Lexa sacó el codo del cabestrillo y se arremangó con mucha aprensión. Lincoln le giró despacio el brazo a uno y otro lado, haciendo gala de una suavidad increíble en aquellas manos enormes y encallecidas. Lexa volvió a bajarse la manga antes de que se le empezara a notar la piel de gallina.

—¿Lo ves? Solo un par de cardenales para señalar mi primer desmembramiento.

Lincoln se rascó las rastas con gesto avergonzado.

—Estaba… preocupado por ti.

Lexa alzó la mirada hacia su cara, hacia aquellos tatuajes tan feos y aquellos ojos de color avellana. Se preguntó qué estaba pasando detrás de ellos.

—No hace falta que te preocupes por mí, Lincoln. Este sitio es lo bastante peligroso para matarnos a los dos. Si estás inquieto por mí, no verás el cuchillo que te apunte a ti.

—No estoy inquieto. —El chico frunció el ceño—. Es solo… que puedes contar conmigo, nada más.

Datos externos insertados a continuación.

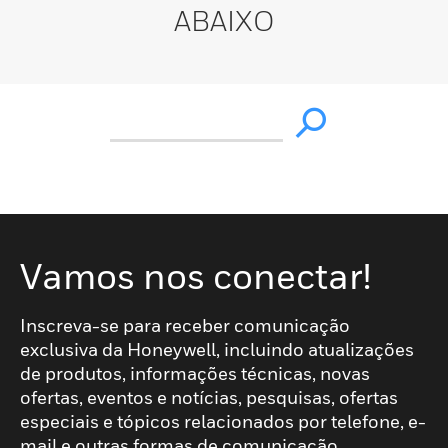
ABAIXO
Vamos nos conectar!
Inscreva-se para receber comunicação
exclusiva da Honeywell, incluindo atualizações
de produtos, informações técnicas, novas
ofertas, eventos e notícias, pesquisas, ofertas
especiais e tópicos relacionados por telefone, e-
mail e outras formas de comunicação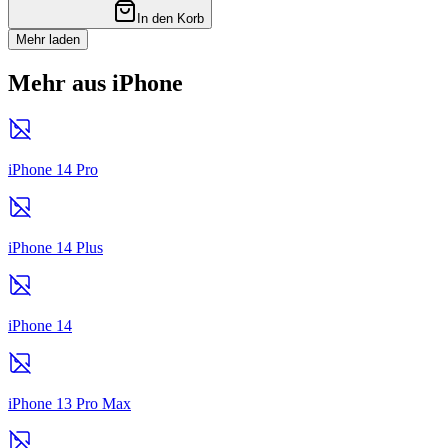
In den Korb
Mehr laden
Mehr aus iPhone
iPhone 14 Pro
iPhone 14 Plus
iPhone 14
iPhone 13 Pro Max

Una sonrisa involuntaria. Un calorcillo agradecido en la tripa. Lo que había dicho Lexa era cierto: aquella montaña no era un grupo de lectura. Los peligros que acechaban en aquellos salones podían acabar con los dos. Pero, aun así, resultaba tranquilizador saber que alguien cuidaba de ella, que tenía algo con lo que cubrirse la espalda. Y por primera vez en su vida, no estaba hecho de sombras.

—Bueno… os lo agradezco, don Lincoln.

Hizo una sonriente reverencia y el silencio incómodo desapareció con la risa del chico.

—¿Tienes hambre?

—Muchísima. —Lexa cayó en la cuenta al decirlo.

—Quizá la Hija Pálida querría acompañarme a las cocinas…

Lincoln dobló el codo y le ofreció el brazo. Lexa le dio un puñetazo, lo bastante fuerte para sacarle un gañido. Y sonriendo, la pareja echó a andar por el pasillo en busca de comida.